The most common cause of heart failure is indeed coronary artery disease (CAD), but there are many other causes for heart failure.
The function of the heart is to pump. A pump moves fluid out of one place and into another. For example, the right side of the heart pumps blood from the veins into the lungs. The left side of the heart pumps blood from the lungs out through the arteries to the rest of the body. Blood goes out when the heart muscle contracts (called systole) and comes in when the heart muscle relaxes (called diastole).
Heart functioning capacity, termed EF for ejection fraction has a normal range of 55 to 65%. An EF< 50% is decreased, and < 30% is generally considered severe.
Heart failure develops when the pumping action of the heart is inadequate, typically because the heart muscle is weaker, stiffer, or both. As a result, blood may not flow out in adequate amounts. Blood may also build up in the tissues from which it is coming, causing congestion in those tissues.
Accumulation of blood coming into the left side of the heart causes congestion in the lungs, making breathing difficult. This is called congestive heart failure.
Accumulation of blood coming into the right side of the heart causes congestion and fluid accumulation in other parts of the body, such as the legs and the liver.
In heart failure, your heart may not pump enough blood to meet the body’s need for oxygen and nutrients, which are supplied by the blood.
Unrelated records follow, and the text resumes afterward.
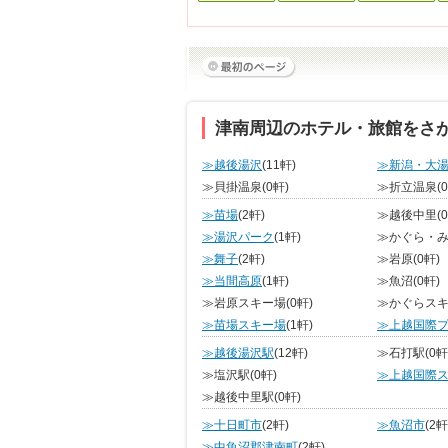
津南周辺のホテル・旅館をさ
≫越後湯沢
(11軒)
≫新潟・大
≫貝掛温泉
(0軒)
≫折立温泉
(
≫苗場
(2軒)
≫越後中里
(
≫湯沢パーク
(1軒)
≫かぐら・
≫舞子
(2軒)
≫岩原
(0軒)
≫当間高原
(1軒)
≫魚沼
(0軒)
≫岩原スキー場
(0軒)
≫かぐらス
≫苗場スキー場
(1軒)
≫上越国際
≫越後湯沢駅
(12軒)
≫石打駅
(0軒
≫塩沢駅
(0軒)
≫上越国際
≫越後中里駅
(0軒)
≫十日町市
(2軒)
≫魚沼市
(2軒
≫中魚沼郡津南町
(2軒)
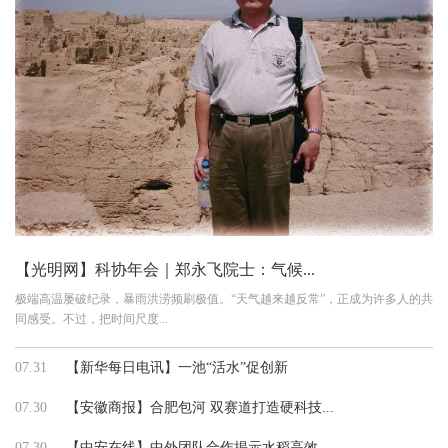
【光明网】科协年会｜郑永飞院士：气候...
极端高温屡破纪录，暴雨洪涝频刷极值。“天气越来越反常”，正成为许多人的共
同感受。不过，把时间尺度...
07.31
【新华每日电讯】一池“活水”促创新
07.30
【安徽商报】合肥包河 双赛道打造硬科技...
07.30
【中安在线】中外团队合作揭示水稻高效...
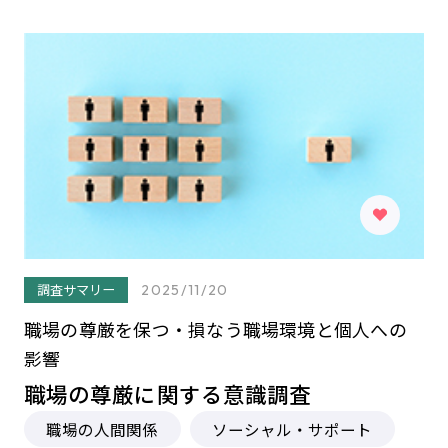
調査サマリー
2025/11/20
職場の尊厳を保つ・損なう職場環境と個人への
影響
職場の尊厳に関する意識調査
職場の人間関係
ソーシャル・サポート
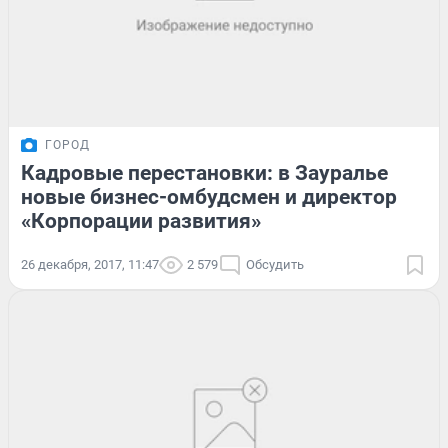
ГОРОД
Кадровые перестановки: в Зауралье
новые бизнес-омбудсмен и директор
«Корпорации развития»
26 декабря, 2017, 11:47
2 579
Обсудить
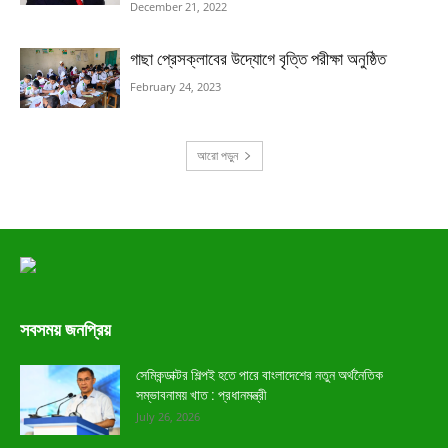
December 21, 2022
গাছা প্রেসক্লাবের উদ্যোগে বৃত্তি পরীক্ষা অনুষ্ঠিত
February 24, 2023
আরো পড়ুন
সবসময় জনপ্রিয়
সেমিকন্ডাক্টর শিল্পই হতে পারে বাংলাদেশের নতুন অর্থনৈতিক
সম্ভাবনাময় খাত : প্রধানমন্ত্রী
July 26, 2026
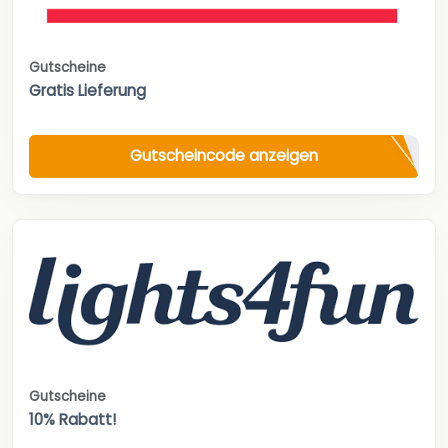
Gutscheine
Gratis Lieferung
Gutscheincode anzeigen
Gutscheine
10% Rabatt!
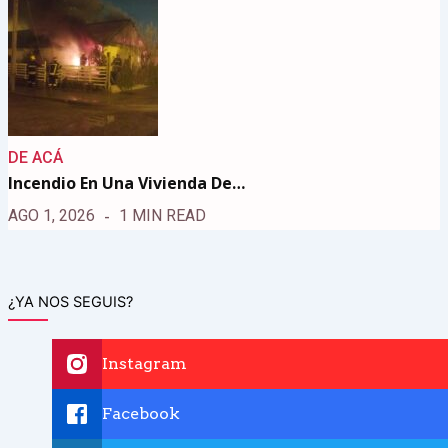
DE ACÁ
Incendio En Una Vivienda De…
AGO 1, 2026
1 MIN READ
¿YA NOS SEGUIS?
Instagram
Facebook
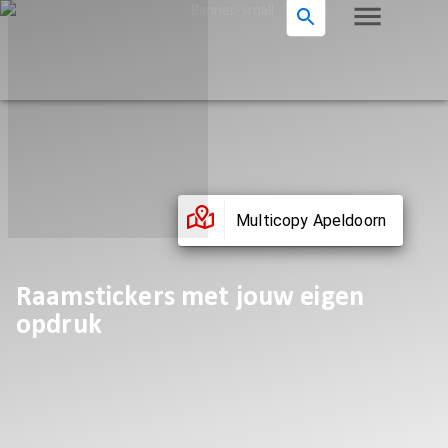
Multicopy Apeldoorn
Raamstickers met jouw eigen
opdruk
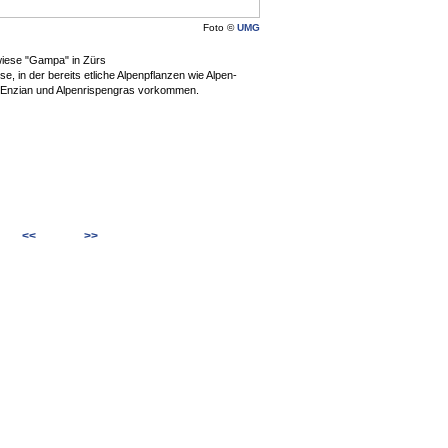
Foto ©
UMG
iese "Gampa" in Zürs
, in der bereits etliche Alpenpflanzen wie Alpen-
r Enzian und Alpenrispengras vorkommen.
<<
>>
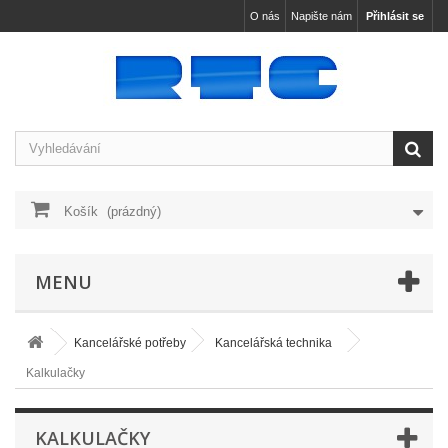
O nás
Napište nám
Přihlásit se
Košík
(prázdný)
MENU
Kancelářské potřeby
Kancelářská technika
Kalkulačky
KALKULAČKY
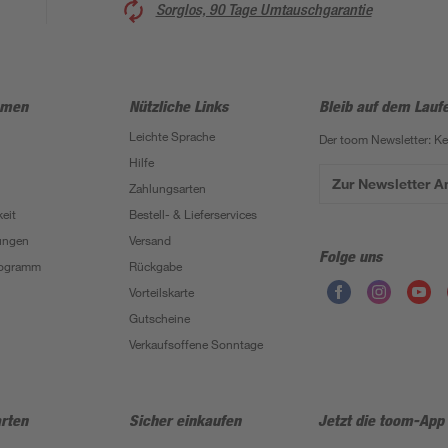
Sorglos, 90 Tage Umtauschgarantie
hmen
Nützliche Links
Bleib auf dem Lauf
Leichte Sprache
Der toom Newsletter: K
Hilfe
Zur Newsletter 
Zahlungsarten
eit
Bestell- & Lieferservices
ungen
Versand
Folge uns
Programm
Rückgabe
Vorteilskarte
Gutscheine
Verkaufsoffene Sonntage
rten
Sicher einkaufen
Jetzt die toom-App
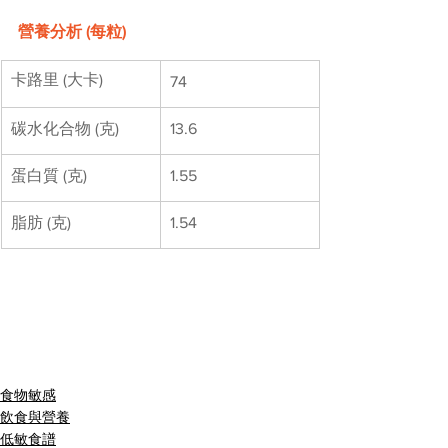
營養分析 (每粒)
卡路里 (大卡)
74
碳水化合物 (克)
13.6
蛋白質 (克)​
1.55
脂肪 (克)​
1.54
食物敏感
飲食與營養
低敏食譜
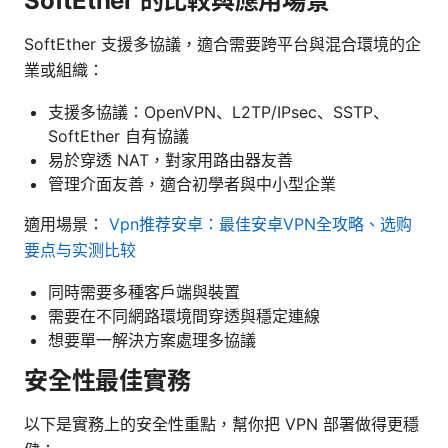
SoftEther 的比較與應用場景
SoftEther 支援多協議，適合需要跨平台與混合環境的企
業或組織：
支援多協議：OpenVPN、L2TP/IPsec、SSTP、
SoftEther 自有協議
易於穿透 NAT，對家用路由器友善
管理介面友善，適合初學者與中小型企業
適用場景：
Vpn推荐安卓：最佳安卓VPN全攻略、选购
要点与实测比较
同時需要多種客戶端與裝置
需要在不同網路環境間穿透與穩定連線
想要單一解決方案處理多協議
安全性最佳實務
以下是實務上的安全性重點，幫你把 VPN 部署做得更穩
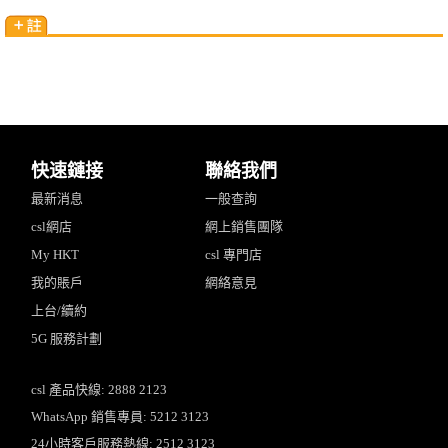
快速鏈接
聯絡我們
最新消息
一般查詢
csl網店
網上銷售團隊
My HKT
csl 專門店
我的賬戶
網絡意見
上台/續約
5G 服務計劃
csl 產品快線: 2888 2123
WhatsApp 銷售專員: 5212 3123
24小時客戶服務熱線: 2512 3123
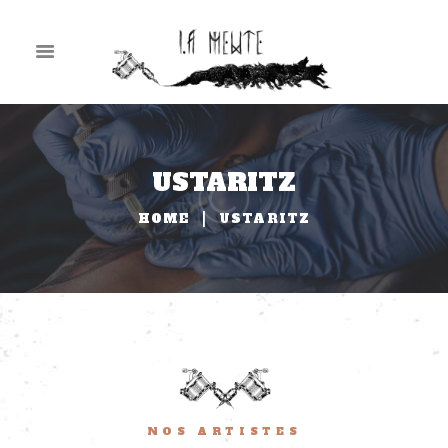
USTARITZ
HOME
USTARITZ
NOS ARTISTES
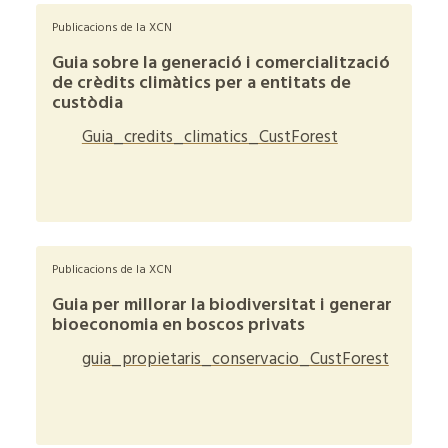
Publicacions de la XCN
Guia sobre la generació i comercialització
de crèdits climàtics per a entitats de
custòdia
Guia_credits_climatics_CustForest
+
Publicacions de la XCN
Guia per millorar la biodiversitat i generar
bioeconomia en boscos privats
guia_propietaris_conservacio_CustForest
+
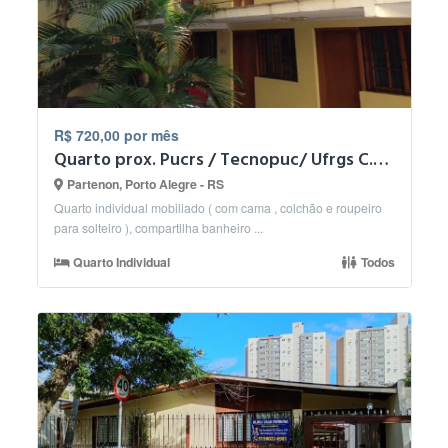
R$ 720,00 por mês
Quarto prox. Pucrs / Tecnopuc/ Ufrgs C.do Vale, Ceee
Partenon, Porto Alegre - RS
Quarto individual mobiliado ( com cama , colchão e roupeiro
para solteiro ), compartilha banheiro ...
Quarto Individual
Todos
As a result, arm and leg muscles may tire more quickly, and the kidneys may not function normally.
Heart failure has two main forms: systolic dysfunction and diastolic dysfunction. Some people with heart failure have both.
Normally, the heart stretches as it fills with blood (during diastole), then contracts to pump out the blood (during systole). The main pumping chambers in the heart are the ventricles.
The heart chambers always contain some blood, but different amounts of blood may enter or leave the chambers with each heartbeat as indicated by the thickness of the arrows.
In systolic dysfunction, the heart contracts less forcefully and cannot pump out as much of the blood that is returned to it as it normally does. As a result, more blood remains in the lower chambers of the heart (ventricles). Blood then accumulates in the lungs, veins, or both.
In diastolic dysfunction, the heart is stiff and does not relax normally after contracting, which impairs its ability to fill with blood. The heart contracts normally, so it is able to pump a normal proportion of blood out of the ventricles. Sometimes the stiff heart compensates for its poor filling by pumping out an even higher proportion of the blood than it normally does. However, eventually, as in systolic dysfunction, the blood returning to the heart accumulates in the lungs or veins. Often, both forms of heart failure occur together.
Hope this helps,
(From: The Merck Manuals, Heart failure, by J. Malcolm O. Arnold, MD)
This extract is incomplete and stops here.